How Advertising Creative Affects Sales Lift
For every ad campaign they execute, brand and agency leaders have to decide on an array of variables: how much to spend on creative development and testing; whether to seek high reach or more precise targets; the context for the message; and how to add an element of recency to deliver the ad prior to the next expected purchase. However, it wasn’t too long ago that creative was an essential part of the mix by far. It was a pretty simple formula: Good creative sold products, bad creative didn’t. In 2006, Project Apollo found that 65% of a brand’s sales lift from advertising came from the creative.
With the transformation of the advertising industry over the past several years, the balance has shifted. Moreover, as a result, advertisers need to understand how the different levers of advertising affect sales so they can make better, more informed decisions about how to plan their campaigns.
While creative remains the undisputed champ in terms of sales drivers, new research from Nielsen Catalina Solutions highlights how the other elements factor into the overall sales picture. In addition to the five key components, the study also notes the impact of “brand factors” related to the intrinsic characteristics, such as price and penetration, which also affect the overall result.
While the equation today involves several factors, good creative is still the most crucial element. The findings also highlight how the media is playing a more critical role than ever. Because of breakthroughs in data and technology, the aspects of targeting, reach, and recency can significantly affect sales outcome of a campaign. The effect of media on sales has increased to 36% from 15% over the past 11 years.

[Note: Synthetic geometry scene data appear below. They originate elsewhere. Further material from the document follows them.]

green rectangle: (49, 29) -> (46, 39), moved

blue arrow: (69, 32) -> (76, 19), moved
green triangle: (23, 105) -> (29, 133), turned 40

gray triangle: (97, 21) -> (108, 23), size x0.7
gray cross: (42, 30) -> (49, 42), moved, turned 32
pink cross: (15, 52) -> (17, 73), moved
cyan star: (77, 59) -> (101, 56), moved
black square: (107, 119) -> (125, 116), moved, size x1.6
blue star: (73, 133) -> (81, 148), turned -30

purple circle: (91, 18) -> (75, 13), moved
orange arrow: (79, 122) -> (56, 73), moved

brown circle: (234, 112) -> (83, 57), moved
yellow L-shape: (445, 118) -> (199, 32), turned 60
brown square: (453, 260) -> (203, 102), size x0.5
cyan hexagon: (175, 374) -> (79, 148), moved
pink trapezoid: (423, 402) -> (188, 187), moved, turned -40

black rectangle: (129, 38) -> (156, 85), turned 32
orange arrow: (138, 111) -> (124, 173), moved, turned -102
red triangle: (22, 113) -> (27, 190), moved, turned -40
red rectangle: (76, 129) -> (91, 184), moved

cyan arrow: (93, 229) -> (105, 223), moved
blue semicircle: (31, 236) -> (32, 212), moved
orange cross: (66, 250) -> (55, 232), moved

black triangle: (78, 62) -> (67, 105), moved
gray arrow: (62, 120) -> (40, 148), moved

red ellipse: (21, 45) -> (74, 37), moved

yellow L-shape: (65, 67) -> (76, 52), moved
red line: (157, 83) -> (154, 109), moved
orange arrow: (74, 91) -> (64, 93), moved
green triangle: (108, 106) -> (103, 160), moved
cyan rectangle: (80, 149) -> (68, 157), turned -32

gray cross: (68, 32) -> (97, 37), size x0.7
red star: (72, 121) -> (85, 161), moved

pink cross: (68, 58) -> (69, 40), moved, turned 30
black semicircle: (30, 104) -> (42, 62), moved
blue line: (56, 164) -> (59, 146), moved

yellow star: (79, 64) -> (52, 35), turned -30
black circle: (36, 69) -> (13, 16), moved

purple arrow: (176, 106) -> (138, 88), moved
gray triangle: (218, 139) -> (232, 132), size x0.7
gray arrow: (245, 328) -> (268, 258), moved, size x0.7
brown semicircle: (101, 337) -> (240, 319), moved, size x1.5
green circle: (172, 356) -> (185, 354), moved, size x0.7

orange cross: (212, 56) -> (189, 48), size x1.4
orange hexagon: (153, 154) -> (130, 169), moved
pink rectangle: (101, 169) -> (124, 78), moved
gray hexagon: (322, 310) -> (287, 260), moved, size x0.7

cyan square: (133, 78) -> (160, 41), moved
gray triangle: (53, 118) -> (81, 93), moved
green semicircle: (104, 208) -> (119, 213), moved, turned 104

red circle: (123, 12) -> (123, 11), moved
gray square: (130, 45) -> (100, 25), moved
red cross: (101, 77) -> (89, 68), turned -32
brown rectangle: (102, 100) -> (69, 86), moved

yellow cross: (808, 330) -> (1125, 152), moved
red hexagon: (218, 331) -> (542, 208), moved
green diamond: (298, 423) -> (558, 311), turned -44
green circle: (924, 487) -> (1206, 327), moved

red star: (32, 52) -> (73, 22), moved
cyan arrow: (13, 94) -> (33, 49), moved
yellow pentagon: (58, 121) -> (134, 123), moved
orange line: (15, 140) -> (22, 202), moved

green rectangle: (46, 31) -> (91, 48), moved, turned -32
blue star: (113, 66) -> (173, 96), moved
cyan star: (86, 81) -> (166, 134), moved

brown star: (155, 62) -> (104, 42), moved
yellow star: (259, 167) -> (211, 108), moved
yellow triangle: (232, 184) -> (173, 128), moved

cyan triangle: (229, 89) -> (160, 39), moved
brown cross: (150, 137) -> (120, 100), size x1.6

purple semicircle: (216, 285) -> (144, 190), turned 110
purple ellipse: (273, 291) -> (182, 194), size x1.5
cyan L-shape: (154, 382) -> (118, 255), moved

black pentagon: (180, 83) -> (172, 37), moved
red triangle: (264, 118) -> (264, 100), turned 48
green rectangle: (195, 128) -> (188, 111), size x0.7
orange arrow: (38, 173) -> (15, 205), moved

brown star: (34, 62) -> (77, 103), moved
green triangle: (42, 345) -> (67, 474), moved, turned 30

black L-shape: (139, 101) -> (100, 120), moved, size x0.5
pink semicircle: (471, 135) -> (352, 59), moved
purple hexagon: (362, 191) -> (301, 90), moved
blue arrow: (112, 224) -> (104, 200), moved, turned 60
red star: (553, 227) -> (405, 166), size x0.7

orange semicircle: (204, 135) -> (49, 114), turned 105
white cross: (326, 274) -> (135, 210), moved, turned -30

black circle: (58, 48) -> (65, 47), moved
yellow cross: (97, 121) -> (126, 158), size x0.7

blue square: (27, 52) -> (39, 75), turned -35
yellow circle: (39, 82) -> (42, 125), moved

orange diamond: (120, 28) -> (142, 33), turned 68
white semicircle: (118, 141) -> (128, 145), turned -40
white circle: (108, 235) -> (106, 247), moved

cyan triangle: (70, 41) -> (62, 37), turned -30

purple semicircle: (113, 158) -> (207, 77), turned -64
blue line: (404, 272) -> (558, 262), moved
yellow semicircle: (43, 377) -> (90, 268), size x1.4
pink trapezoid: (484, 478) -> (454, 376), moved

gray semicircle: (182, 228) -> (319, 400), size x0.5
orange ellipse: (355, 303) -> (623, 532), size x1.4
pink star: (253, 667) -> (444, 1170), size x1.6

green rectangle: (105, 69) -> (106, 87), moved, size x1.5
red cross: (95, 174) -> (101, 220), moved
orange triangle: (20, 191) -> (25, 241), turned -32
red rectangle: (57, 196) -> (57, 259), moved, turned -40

Looking at the quality of creative, weak creative results in soft sales lift, and the sales lift is attributed primarily to media. The reverse is true when the creative is strong-sales lift is higher and is affected less by media.
Context, while it seems to have the smallest overall impact on sales, it is very tightly connected to the specific creative. Context has the potential to provide healthy benefits for advertising, though it requires creating content that matched appropriately to the surrounding program environment. We believe that the value that was measured is just a small fraction of the potential impact that context can have on advertising.
Despite increased conversations about precision targeting and repeated proof that consumers react better to more personalized advertising, less than half of fast-moving consumer goods (FMCG) brands today are doing an excellent job of reaching category or brand buyers.
It may seem obvious, but reaching a large number of consumers with advertising is critical to the success of a campaign: only consumers exposed to an ad can be influenced. This study examined 863 recent cross-media campaigns across all verticals and measured the volume of impressions for each of them, as well as the reach achieved with those impressions. The shape of the curve confirmed a well-known law of diminishing returns: past a certain point, most new impressions end up reaching the same people.
For many years, marketers have used recency theory (the belief that ads are most effective when they appear immediately before consumers are predicted to make a purchase) to gauge when to run their ads. Although theories come and go, the ability to implement recency theory has improved with the rise in popularity of purchase-based decisioning. For products most often bought on a Saturday or Sunday (beer, for example), advertising on Thursday or Friday has a dramatic effect on sales. Together, advertisements delivered on these days provide almost three times more incremental sales lift than ads running on other days of the week.
This information was based on nearly 500 FMCG campaigns that ran in 2016 and first-quarter 2017 on all major media platforms: linear and addressable television, online digital and video, mobile, magazines, and radio.